USG’s General Assembly debated for more than 5 hours on a resolution calling for the support of the Boycott, Divestment and Sanctions movement on Wednesday. Credit: Lantern File Photo

For the second year in a row, Undergraduate Student Government General Assembly debated for more than five hours on a resolution calling for the support of the Boycott, Divestment and Sanctions movement on Wednesday, which was ultimately rejected in a secret vote.

The controversial resolution called for Ohio State to cut ties from any Israeli products and institutional support in an effort to stand against the Israeli government that continues to oppress Palestinian people.

The resolution failed 30 to 7, with three abstaining.

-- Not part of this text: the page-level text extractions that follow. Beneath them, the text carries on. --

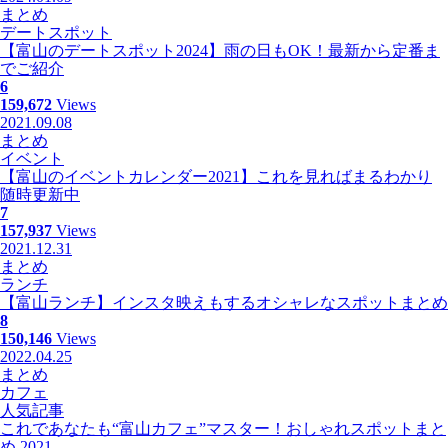
まとめ
デートスポット
【富山のデートスポット2024】雨の日もOK！最新から定番ま
でご紹介
6
159,672
Views
2021.09.08
まとめ
イベント
【富山のイベントカレンダー2021】これを見ればまるわかり
随時更新中
7
157,937
Views
2021.12.31
まとめ
ランチ
【富山ランチ】インスタ映えもするオシャレなスポットまとめ
8
150,146
Views
2022.04.25
まとめ
カフェ
人気記事
これであなたも“富山カフェ”マスター！おしゃれスポットまと
め 2021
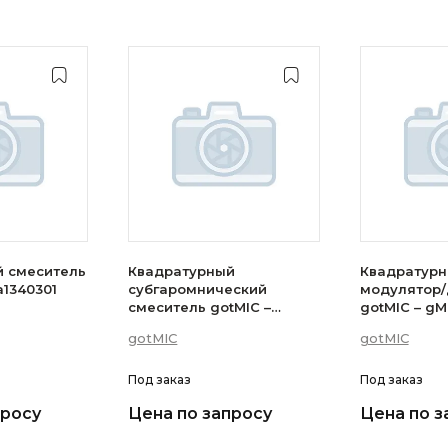
й смеситель
Квадратурный
Квадратур
a1340301
субгаромнический
модулятор
смеситель gotMIC –
gotMIC – g
gMDR0035A
gotMIC
gotMIC
Под заказ
Под заказ
просу
Цена по запросу
Цена по з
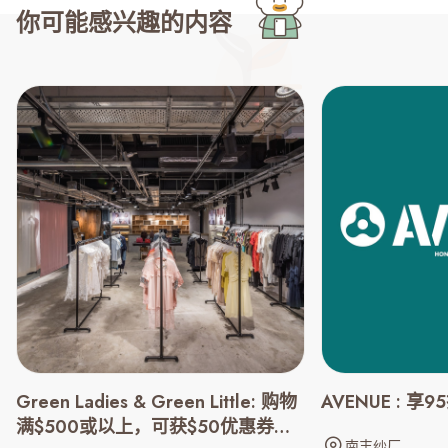
你可能感兴趣的内容
Green Ladies & Green Little: 购物
AVENUE : 享
满$500或以上，可获$50优惠券一
南丰纱厂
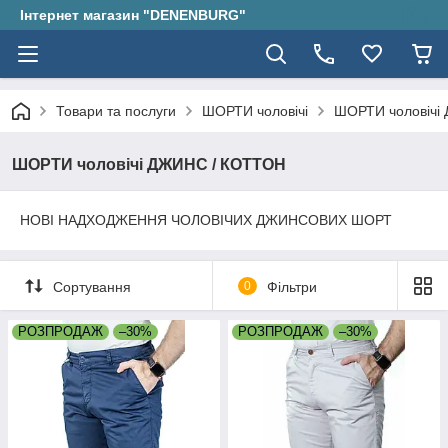
Інтернет магазин "DENENBURG"
Товари та послуги
ШОРТИ чоловічі
ШОРТИ чоловічі
ШОРТИ чоловічі ДЖИНС / КОТТОН
НОВІ НАДХОДЖЕННЯ ЧОЛОВІЧИХ ДЖИНСОВИХ ШОРТ
Сортування
0
Фільтри
РОЗПРОДАЖ
–30%
РОЗПРОДАЖ
–30%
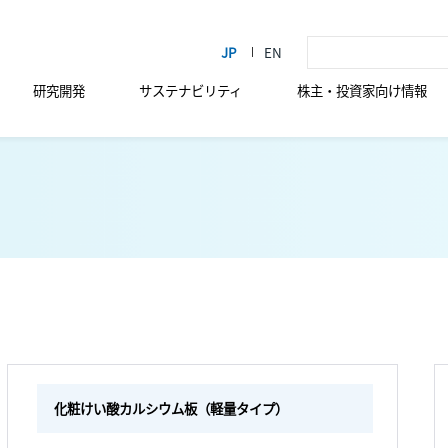
研究開発
サステナビリティ
株主・投資家向け情報
化粧けい酸カルシウム板（軽量タイプ）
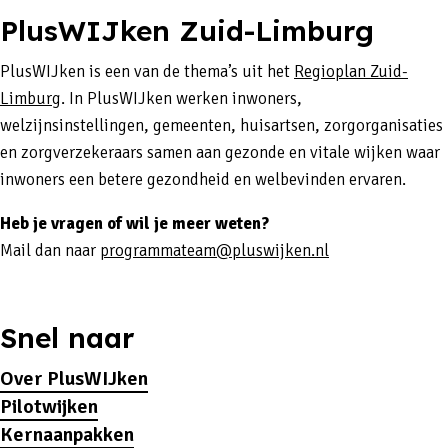
PlusWIJken Zuid-Limburg
PlusWIJken is een van de thema’s uit het
Regioplan Zuid-
Limburg
. In PlusWIJken werken inwoners,
welzijnsinstellingen, gemeenten, huisartsen, zorgorganisaties
en zorgverzekeraars samen aan gezonde en vitale wijken waar
inwoners een betere gezondheid en welbevinden ervaren.
Heb je vragen of wil je meer weten?
Mail dan naar
programmateam@pluswijken.nl
Snel naar
Over PlusWIJken
Pilotwijken
Kernaanpakken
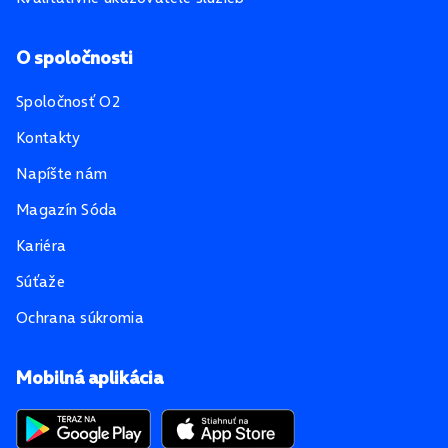
O spoločnosti
Spoločnosť O2
Kontakty
Napíšte nám
Magazín Sóda
Kariéra
Súťaže
Ochrana súkromia
Mobilná aplikácia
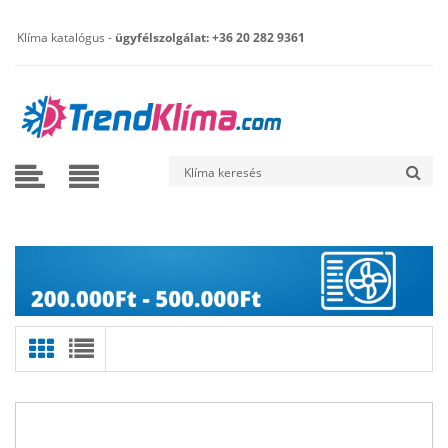
Klíma katalógus -
ügyfélszolgálat: +36 20 282 9361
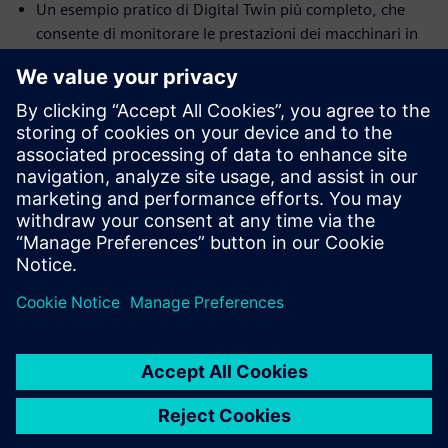
Un esempio pratico di Digital Twin più completo, che
consente di monitorare le prestazioni dei macchinari in
tempo reale utilizzando la realtà aumentata
In che modo la simulazione, i test e l’IoT consentono di
unire mondo fisico e virtuale, hardware e software,
progettazione e produzione, per generare nuovi insight
e opportunità uniche
L'esecuzione di una modellazione elettromagnetica a
bassa e alta frequenza e la valutazione dei problemi
EMC/EMI nell'era dell’Industria 4.0
Il raggiungimento di obiettivi più ambiziosi in termini di
prestazioni, affidabilità, sicurezza ed efficienza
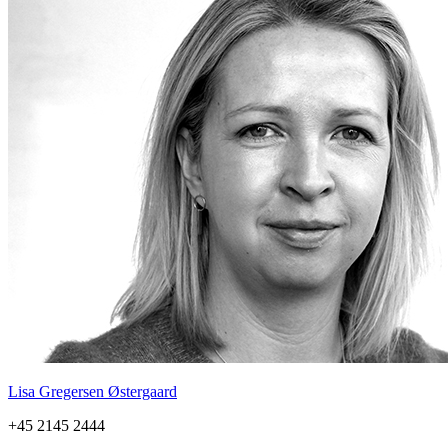
Lisa Gregersen Østergaard
+45 2145 2444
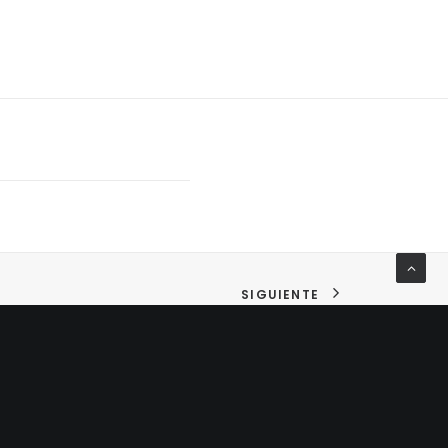
SIGUIENTE
BARBANZA GOLF
Rectoral de Macenda,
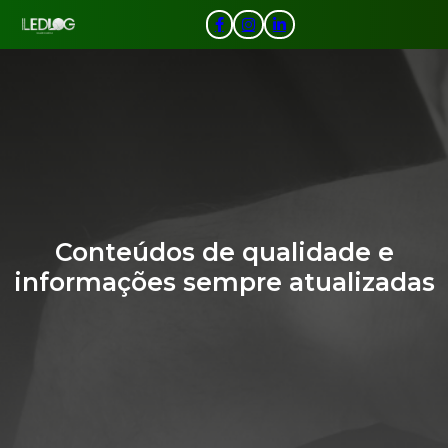
Conteúdos de qualidade e
informações sempre atualizadas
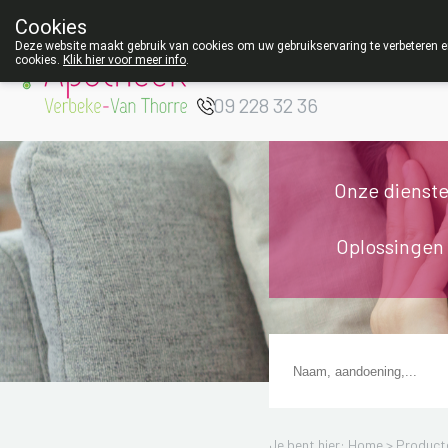
ZOMERVAK
Cookies
Apotheek Verbeke
Deze website maakt gebruik van cookies om uw gebruikservaring te verbeteren en
cookies.
Klik hier voor meer info
.
- Van Thorre
W
09 228 32 36
Onze dienst
Oplossingen
Je bent hier: Home >
Product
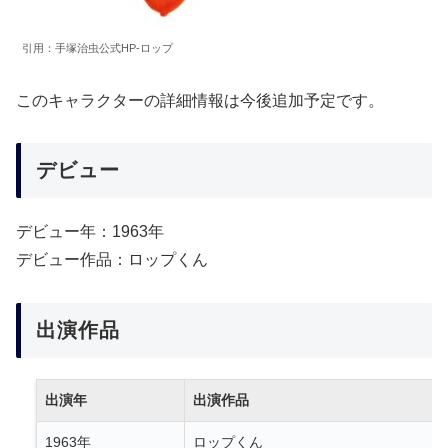
引用：手塚治虫公式HP-ロップ
このキャラクターの詳細情報は今後追加予定です。
デビュー
デビュー年：1963年
デビュー作品：ロップくん
出演作品
出演年
出演作品
1963年
ロップくん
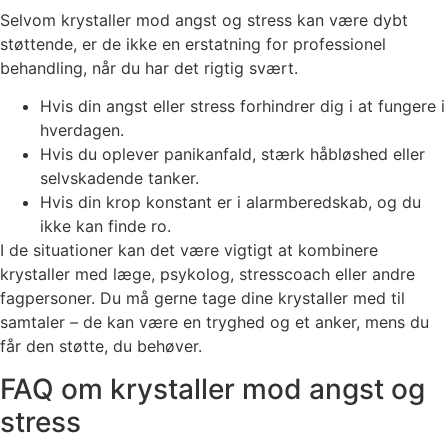
Selvom krystaller mod angst og stress kan være dybt
støttende, er de ikke en erstatning for professionel
behandling, når du har det rigtig svært.
Hvis din angst eller stress forhindrer dig i at fungere i
hverdagen.
Hvis du oplever panikanfald, stærk håbløshed eller
selvskadende tanker.
Hvis din krop konstant er i alarmberedskab, og du
ikke kan finde ro.
I de situationer kan det være vigtigt at kombinere
krystaller med læge, psykolog, stresscoach eller andre
fagpersoner. Du må gerne tage dine krystaller med til
samtaler – de kan være en tryghed og et anker, mens du
får den støtte, du behøver.
FAQ om krystaller mod angst og
stress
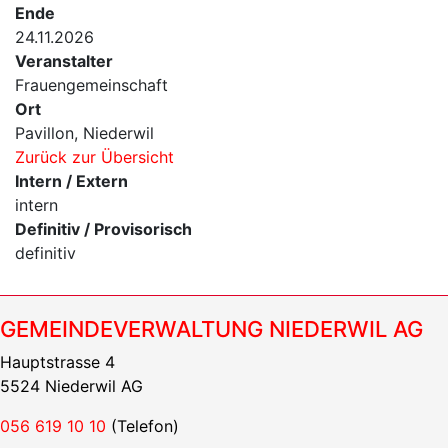
Ende
24.11.2026
Veranstalter
Frauengemeinschaft
Ort
Pavillon, Niederwil
Zurück zur Übersicht
Intern / Extern
intern
Definitiv / Provisorisch
definitiv
GEMEINDEVERWALTUNG NIEDERWIL AG
Hauptstrasse 4
5524 Niederwil AG
056 619 10 10
(Telefon)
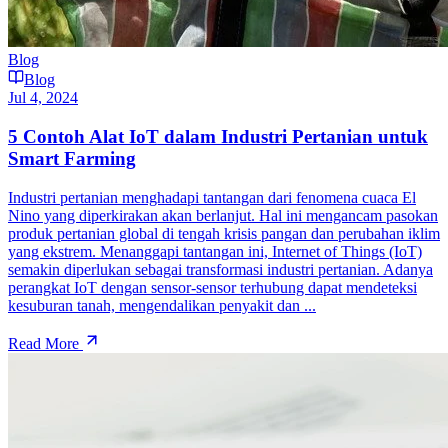
Blog
Blog
Jul 4, 2024
5 Contoh Alat IoT dalam Industri Pertanian untuk
Smart Farming
Industri pertanian menghadapi tantangan dari fenomena cuaca El
Nino yang diperkirakan akan berlanjut. Hal ini mengancam pasokan
produk pertanian global di tengah krisis pangan dan perubahan iklim
yang ekstrem. Menanggapi tantangan ini, Internet of Things (IoT)
semakin diperlukan sebagai transformasi industri pertanian. Adanya
perangkat IoT dengan sensor-sensor terhubung dapat mendeteksi
kesuburan tanah, mengendalikan penyakit dan ...
Read More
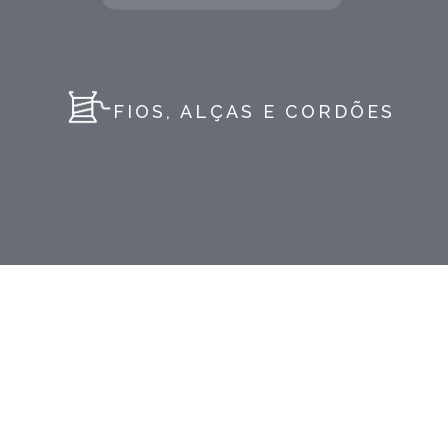
FIOS, ALÇAS E CORDÕES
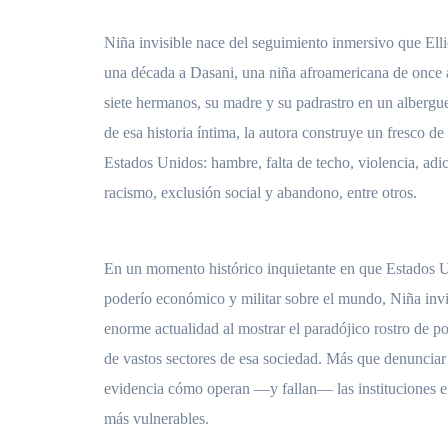
Niña invisible nace del seguimiento inmersivo que Ellio
una década a Dasani, una niña afroamericana de once a
siete hermanos, su madre y su padrastro en un albergu
de esa historia íntima, la autora construye un fresco de
Estados Unidos: hambre, falta de techo, violencia, adic
racismo, exclusión social y abandono, entre otros.
En un momento histórico inquietante en que Estados 
poderío económico y militar sobre el mundo, Niña invi
enorme actualidad al mostrar el paradójico rostro de p
de vastos sectores de esa sociedad. Más que denunciar 
evidencia cómo operan —y fallan— las instituciones e
más vulnerables.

If passed, the university would have been asked to stop all investments or contracts with G4S, Caterpillar Inc., Hewlett-Packard (HP) and Sabra Dipping Company, as well as cease academic support of Israeli educational institutions that provide study abroad opportunities. The resolution stated that the support of these companies and institutions promote complicity with Israel’s violations of international law.

“We have a chance to level the playing field, respect the agency and humanity of Palestinian people and fight against all forms of oppression and I think this resolution does that,” Ahmad Abusharkh, sponsor of the resolution, said.

In January, USG approved a divestment resolution voted on in a secret ballot, which would have allowed the student government to create a committee of senators to investigate Ohio State’s investments into companies that might be linked to domestic human rights violations.

The committee was not formed.

This was not addressed during the debate and many of the senators were not aware of the content in the previous resolution passed in January.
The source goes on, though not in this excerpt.